Legacy release of MSMBuilder

http://msmbuilder.org

GNU General Public License v2.0

25 stars 28 forks source link

[WIP] Added kmeans #335

Closed kyleabeauchamp closed 10 years ago

kyleabeauchamp commented 10 years ago

We should probably support kmeans...

rmcgibbo commented 10 years ago

Overall -1. This needs to be thought out more.

(1) Our clustering pipeline is conceptually structured around ideas of distance metrics, and that's totally abandoned here, since kmeans is only for euclidean. If nothing else, we should explain this at the script-level documentation and throw nice errors there, so users aren't only seeing the TypeErrors in a traceback. (2) Why are we using sklearn kmeans when sklearn isn't currently a dependency, and there is an implementation of kmeans available in scipy which is already a dependency?

kyleabeauchamp commented 10 years ago

(1).

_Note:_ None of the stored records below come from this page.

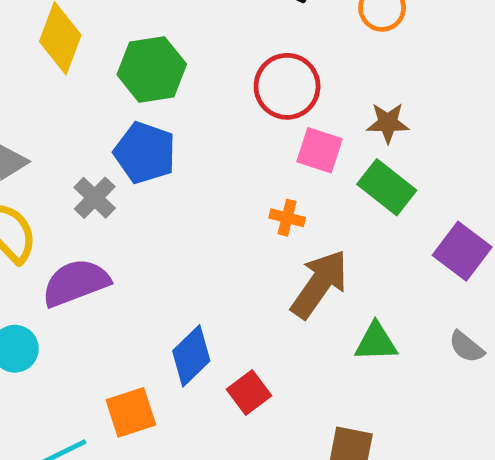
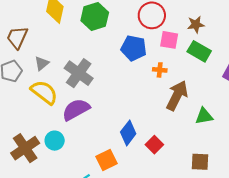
blue pentagon: (145, 153) -> (134, 48), moved
gray cross: (95, 198) -> (79, 73), size x1.6

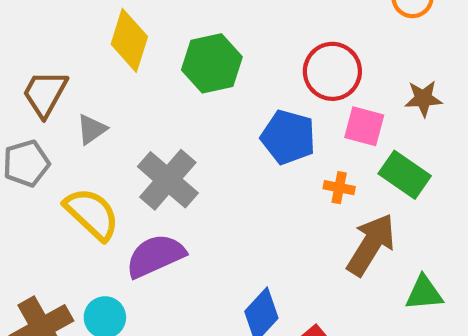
green rectangle: (199, 51) -> (405, 175), moved
gray triangle: (42, 63) -> (92, 129), moved

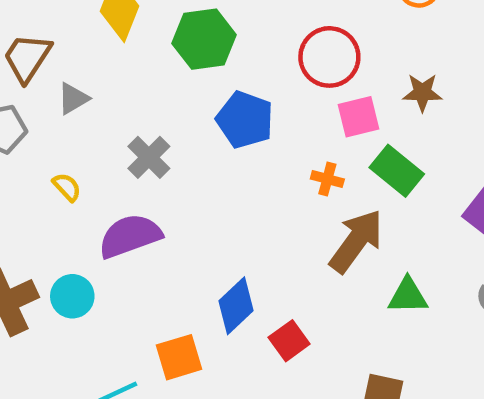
pink square: (364, 126) -> (358, 117), turned -33
blue pentagon: (288, 137) -> (245, 120), moved
gray cross: (168, 180) -> (149, 157), size x0.7
yellow semicircle: (92, 214) -> (67, 187), size x0.5

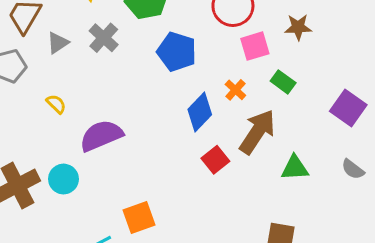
gray cross: (149, 157) -> (104, 38), moved
green rectangle: (397, 171) -> (283, 82), size x0.7
orange cross: (327, 179) -> (235, 90), turned 30
blue diamond: (236, 306) -> (200, 112), moved
red square: (289, 341) -> (215, 160), moved

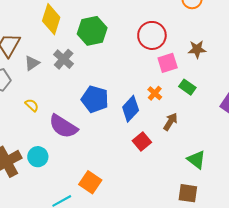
blue pentagon: (177, 52) -> (95, 99), moved
brown arrow: (257, 132) -> (170, 122), size x0.6
purple semicircle: (101, 136) -> (63, 126), turned -124
green triangle: (295, 168) -> (196, 160), moved, turned 42
orange square: (139, 218) -> (90, 182), turned -35

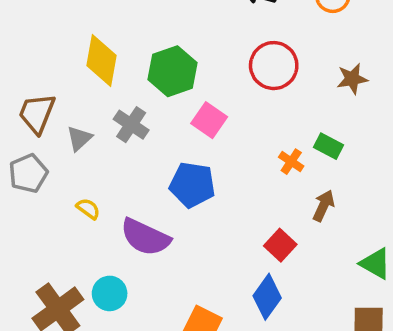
pink square: (168, 63) -> (209, 120), moved, turned -30
green rectangle: (187, 87) -> (329, 146), moved
blue diamond: (131, 109) -> (267, 297), moved

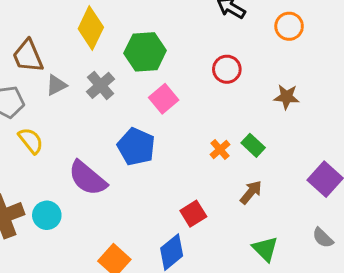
red circle: (274, 66) -> (227, 69), size x0.7
brown trapezoid: (37, 113) -> (28, 56), turned -60
brown arrow: (324, 206) -> (251, 192), moved
yellow semicircle: (88, 209) -> (31, 141), moved, size x1.4

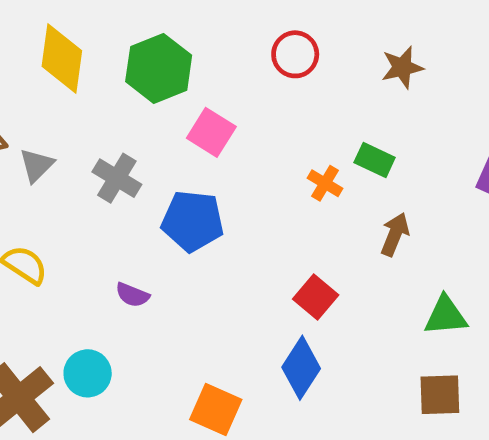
gray cross: (101, 85) -> (117, 178), moved
purple semicircle: (87, 178) -> (132, 295), size x0.5
green triangle: (265, 249) -> (446, 316), turned -32

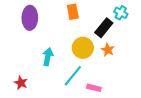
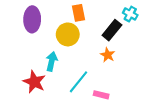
yellow circle: (83, 48) -> (68, 34), moved
orange star: (108, 50) -> (108, 55), moved
red star: (21, 83) -> (34, 82), moved, size x1.5

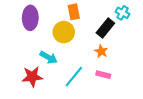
cyan arrow: (52, 61) -> (49, 57), turned 108
red star: (34, 82) -> (32, 77), turned -30
pink rectangle: (101, 95) -> (103, 75), moved

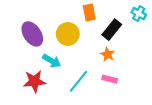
orange rectangle: (74, 12) -> (89, 12), moved
cyan cross: (123, 13) -> (139, 14), moved
purple ellipse: (30, 18) -> (32, 34), moved, turned -35

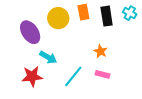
black rectangle: (112, 30) -> (107, 16), moved, turned -48
yellow circle: (68, 34) -> (58, 18), moved

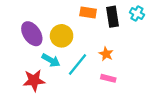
orange rectangle: (83, 12) -> (88, 12), turned -70
yellow circle: (58, 18) -> (62, 36), moved
cyan line: (73, 76) -> (77, 65), moved

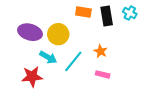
purple ellipse: (32, 34) -> (30, 32), turned -40

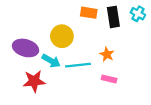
purple ellipse: (30, 32) -> (26, 48), moved
cyan line: (73, 61) -> (78, 65), turned 45

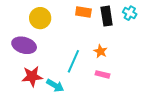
yellow circle: (62, 36) -> (40, 18), moved
cyan arrow: (51, 61) -> (55, 85), moved
cyan line: (78, 65) -> (73, 61), turned -60

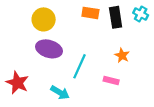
purple ellipse: (24, 45) -> (49, 49), moved
orange star: (100, 51) -> (122, 55), moved
red star: (32, 76) -> (17, 83), moved, turned 30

We can add enough error checking to make this work properly. We already have several choices of metrics and clustering algorithms that are incompatible, so there's no reason to reject kmeans for this reason alone. MSMBuilder3 will provide an opportunity for a clean rewrite of things.

(2). IMHO sklearn is probably better maintained and with a cleaner interface. I'm worried about the fact that clustering is buried deep within scipy and possibly maintained by people without domain expertise. We also currently have optional dependencies, so that's really nothing new.

rmcgibbo commented 10 years ago

I'm worried about the fact that clustering is buried deep within scipy and possibly maintained by people without domain expertise.

Really? You think there's a bug in scipy's kmeans? Do you actually have any evidence for that? I'm highly skeptical If there's a convincing reason that the sklearn implementation is actually better, (faster, more scalable), etc, I'm all ears. But we shouldn't make MSMBuilder even harder to install just because we prefer programming against the sklearn API.

kyleabeauchamp commented 10 years ago

We can switch to scipy, the choice of library doesn't really matter.

kyleabeauchamp commented 10 years ago

The point is that this is pretty easy to add and could be useful to some people.

kyleabeauchamp commented 10 years ago

Closing this temporarily, will be reappear soon.